Breathing, Smelling and Memory

Health Wellness

How often have we heard the old joke that memory is the first thing to go with age and you forget what the second thing is?

There are many things that diminish as we age and unfortunately, our memories are one of those things that tend to suffer with the ravages of age.

But what if I told you that how you breathe and your ability to distinguish odors may have something to do with retaining or losing your memory and the risk of developing forms of dementia?

According to a study conducted a year ago:

“In a study that followed almost 3,000 older people with normal cognition, researchers found that a simple smell test was able to identify those at higher risk of dementia…”

“They found that participants who could not identify at least 4 out of 5 odors in the simple smell test were twice as likely to have dementia 5 years later.”

In another study:

“…people with a good spatial memory may be better at identifying smells. Information related to time and space is present in the anterior olfactory nucleus, studies have shown. This is a brain area that is involved in the development of Alzheimer’s.”

Now, with those two studies under your belt, would you believe that how you breathe can also have an impact on your memory?

I know, you breathe in and then out, but that’s not what I mean. Believe it or not, breathing through your nose or mouth is proving to have an impact on your memory.

According to another new study, conducted by Artin Arshamian, a researcher at the Department of Clinical Neuroscience with the Karolinska Institutet in Solna, Sweden, and his team:

“Arshamian and team asked male and female participants to learn 12 new smells on two occasions. After each ‘sniffing session,’ they asked the participants to breathe either through their noses or through their mouths for 1 hour.”
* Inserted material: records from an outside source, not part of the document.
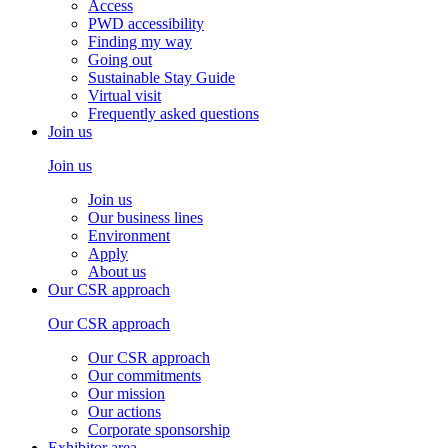
Access
PWD accessibility
Finding my way
Going out
Sustainable Stay Guide
Virtual visit
Frequently asked questions
Join us
Join us
Join us
Our business lines
Environment
Apply
About us
Our CSR approach
Our CSR approach
Our CSR approach
Our commitments
Our mission
Our actions
Corporate sponsorship
Exhibitor area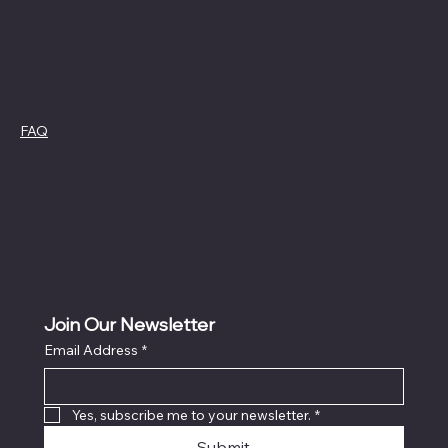
Policies
FAQ
Cookie Policy
Terms &
Privacy Policy
Conditions
Refund Policy
Join Our Newsletter
Email Address
*
Yes, subscribe me to your newsletter.
*
Submit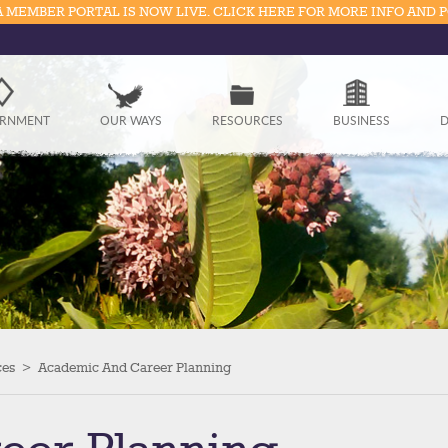
 MEMBER PORTAL IS NOW LIVE. CLICK HERE FOR MORE INFO AND 
Government
RNMENT
OUR WAYS
RESOURCES
BUSINESS
D
Our Ways
Resources
Business
Divisions
Visitors
ces
>
Academic And Career Planning
Education
Connect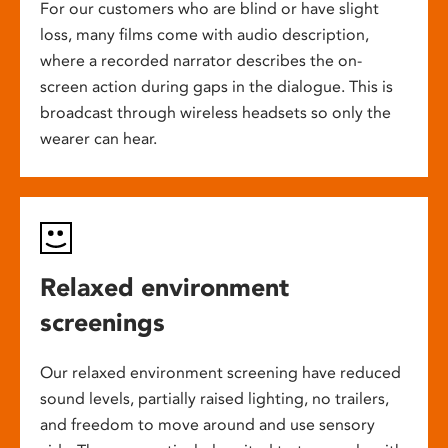
For our customers who are blind or have slight
loss, many films come with audio description,
where a recorded narrator describes the on-
screen action during gaps in the dialogue. This is
broadcast through wireless headsets so only the
wearer can hear.
Relaxed environment
screenings
Our relaxed environment screening have reduced
sound levels, partially raised lighting, no trailers,
and freedom to move around and use sensory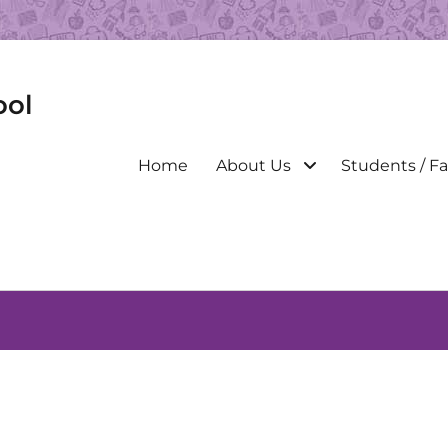
ool
Primary
Home
About Us
Students / Fa
menu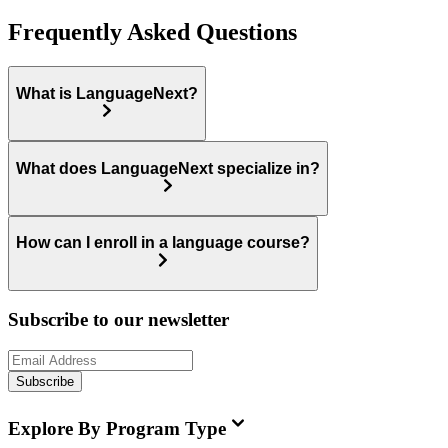
Frequently Asked Questions
What is LanguageNext?
What does LanguageNext specialize in?
How can I enroll in a language course?
Subscribe to our newsletter
Subscribe
Explore By Program Type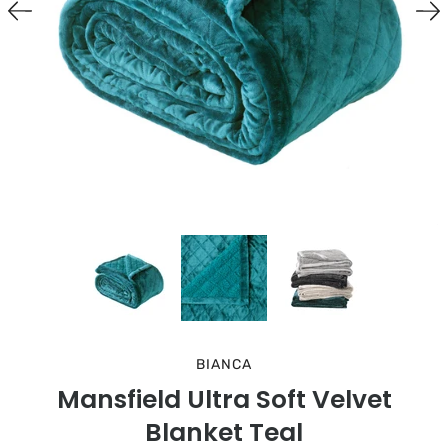
BIANCA
Mansfield Ultra Soft Velvet
Blanket Teal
“When the hour was up, the participants smelled the old 12 scents along with the dozen new ones. The participants then decided which smells were old and which were new.”

“Overall, when the people breathed through their noses, they memorized the smells better than when they breathed through their mouths.”

Archamian commented:

“Our study shows that we remember smells better if we breathe through the nose when the memory is being consolidated — the process that takes place between learning and memory retrieval […] This is the first time someone has demonstrated this.”

Believe it or not, the concept of how you breathe in relation to your memory and overall general health is not new, but it has been around for centuries. If you have ever done any meditation or yoga or anything similar, you will have used this technique of breathing through our nose instead of your mouth.

However, this is one of the first experiments to prove that the concept is true. Therefore, when you are trying to remember anything, breathe through your nose, not your mouth.